Es war in den 1980er-Jahren, als die Wende für die Pflanzenzüchtung kam. Der Molekularbiologe Jeff Schell, damals Direktor des Max-Planck-Instituts für Züchtungsforschung in Köln, hielt im Wintersemester 1983/84 einen Vortrag im Biologischen Kolloquium der Universität Bonn: Es war der Pflanzen­züchtung zum ersten Mal gelungen, gezielt ein Gen von einem Organismus auf einen anderen zu übertragen.

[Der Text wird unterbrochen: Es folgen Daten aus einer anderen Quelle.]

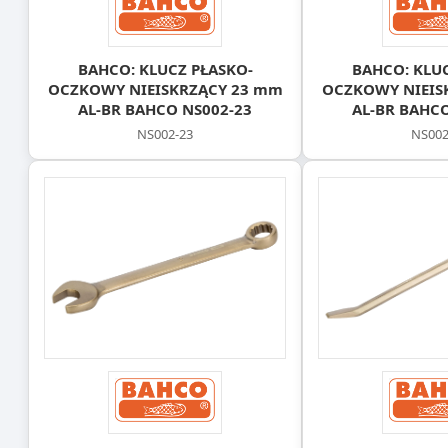
BAHCO: KLUCZ PŁASKO-
BAHCO: KLUC
OCZKOWY NIEISKRZĄCY 23 mm
OCZKOWY NIEIS
AL-BR BAHCO NS002-23
AL-BR BAHCO
NS002-23
NS002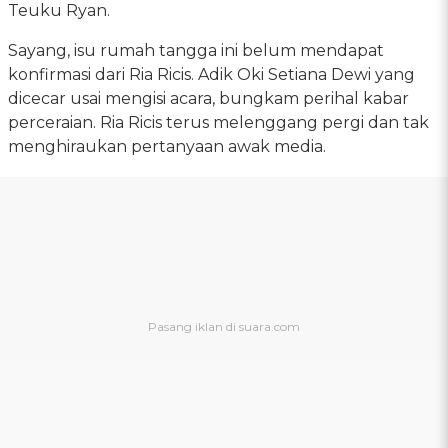
Teuku Ryan.
Sayang, isu rumah tangga ini belum mendapat
konfirmasi dari Ria Ricis. Adik Oki Setiana Dewi yang
dicecar usai mengisi acara, bungkam perihal kabar
perceraian. Ria Ricis terus melenggang pergi dan tak
menghiraukan pertanyaan awak media.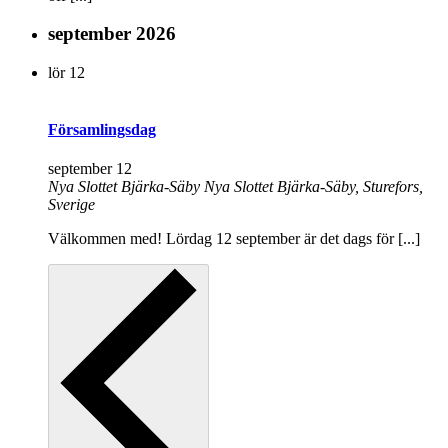
september 2026
lör
12
Församlingsdag
september 12
Nya Slottet Bjärka-Säby
Nya Slottet Bjärka-Säby, Sturefors,
Sverige
Välkommen med! Lördag 12 september är det dags för [...]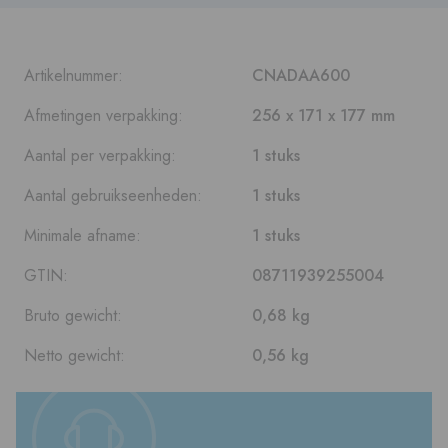
Artikelnummer:
CNADAA600
Afmetingen verpakking:
256 x 171 x 177 mm
Aantal per verpakking:
1 stuks
Aantal gebruikseenheden:
1 stuks
Minimale afname:
1 stuks
GTIN:
08711939255004
Bruto gewicht:
0,68 kg
Netto gewicht:
0,56 kg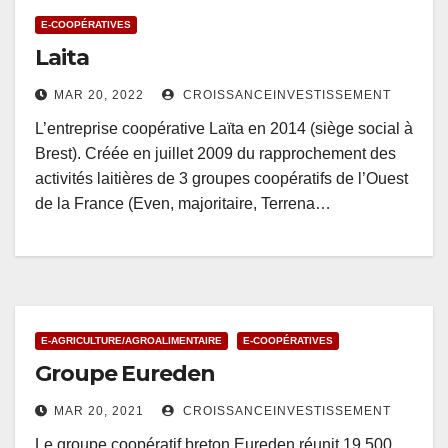
E-COOPÉRATIVES
Laita
MAR 20, 2022
CROISSANCEINVESTISSEMENT
L’entreprise coopérative Laïta en 2014 (siège social à
Brest). Créée en juillet 2009 du rapprochement des
activités laitières de 3 groupes coopératifs de l’Ouest
de la France (Even, majoritaire, Terrena…
E-AGRICULTURE/AGROALIMENTAIRE
E-COOPÉRATIVES
Groupe Eureden
MAR 20, 2021
CROISSANCEINVESTISSEMENT
Le groupe coopératif breton Eureden réunit 19 500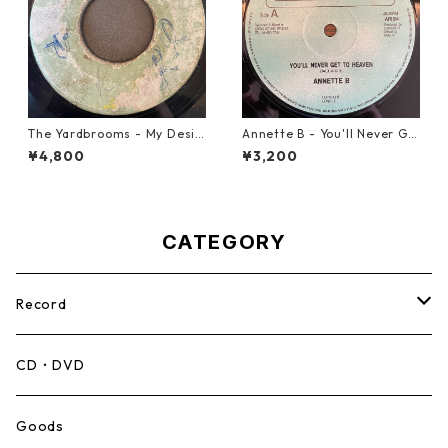
The Yardbrooms - My Desir
Annette B - You'll Never Ge
e【7-21922】
t To Heaven【12-50058】
¥4,800
¥3,200
CATEGORY
Record
Mento,Calypso,Ballad
CD・DVD
Ska
Goods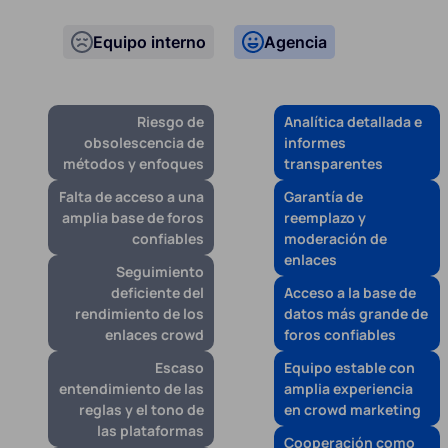
Equipo interno
Agencia
Riesgo de
Analítica detallada e
obsolescencia de
informes
métodos y enfoques
transparentes
Falta de acceso a una
Garantía de
amplia base de foros
reemplazo y
confiables
moderación de
enlaces
Seguimiento
deficiente del
Acceso a la base de
rendimiento de los
datos más grande de
enlaces crowd
foros confiables
Escaso
Equipo estable con
entendimiento de las
amplia experiencia
reglas y el tono de
en crowd marketing
las plataformas
Cooperación como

Schell berichtete, wie seine Arbeitsgruppe das Bodenbakterium Agro­bac­terium tumefaciens als „Genfähre“ nutzte, um DNA in eine höhere Pflanze, in diesem Fall die Modellpflanze Tabak, zu übertragen. Erstmals war ein Gen erfolgreich in ein anderes Erbgut integriert worden.

Mit diesem sogenannten horizontalen Gentransfer war die Pflanzenbiotechnologie geboren. Ich war 1983 Postdoc am Institut für Genetik der Universität Bonn, und der Vortrag elektrisierte mich. Ich befasste mich damals mit den genetischen Grundlagen der sogenannten In-vitro-Regeneration von Pflanzen und bereitete mich auf meine Habilitation für Genetik vor. Ich wusste sofort, dass der Gentransfer mein neues Thema werden würde.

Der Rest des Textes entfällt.